I’ve been following FiveThirtyEight’s NBA predictions for the last few months, and I saw today that they make their data available for download. One problem I have with the table on their website is that it doesn’t have a way to get a nice East/West predicted finish table. Their predictions run on a model they call Carmelo, which you can read about on their website. Today I thought I’d take a look at their data, analyze their prediction’s accuracy, compare it to other websites, get their predicted finish in a nice table, and, last, run a nice long simulation of predicted finishes.

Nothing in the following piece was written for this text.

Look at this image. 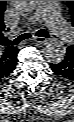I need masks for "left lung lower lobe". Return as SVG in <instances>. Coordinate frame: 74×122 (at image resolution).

First thing is to download the data. The great thing is this data is constantly updated so this analysis can be rerun anytime you’d like.
# load packages
if (!is.element('pacman', installed.packages()[,1])) install.packages('pacman', dep = TRUE)
pacman::p_load(rio,tidyverse,rvest,formattable)
# download Carmelo data
carmelofull <- import("https://projects.fivethirtyeight.com/nba-model/nba_elo.csv")
carmelodf <- carmelofull %>% filter(season == 2019) %>%
select(1,2,5,6,20:24)
Now we can take a look at how often their predictions have been right so far this season.
# take a look at this season's prediction success
carmelo2019 <- carmelodf %>%
filter(!is.na(score1)) %>%
mutate(win1 = score1 > score2,
win2 = score1 < score2,
predicted = carmelo_prob1 > carmelo_prob2,
correct = win1 == predicted)
# get the total
print(sum(carmelo2019$correct) / nrow(carmelo2019))
## [1] 0.6553229
So they’re right about two out of three games. That doesn’t seem too bad, but certainly doesn’t mean they’ll get everything right. What’s missing is perspective. Let’s take a look at how other predictions have performed.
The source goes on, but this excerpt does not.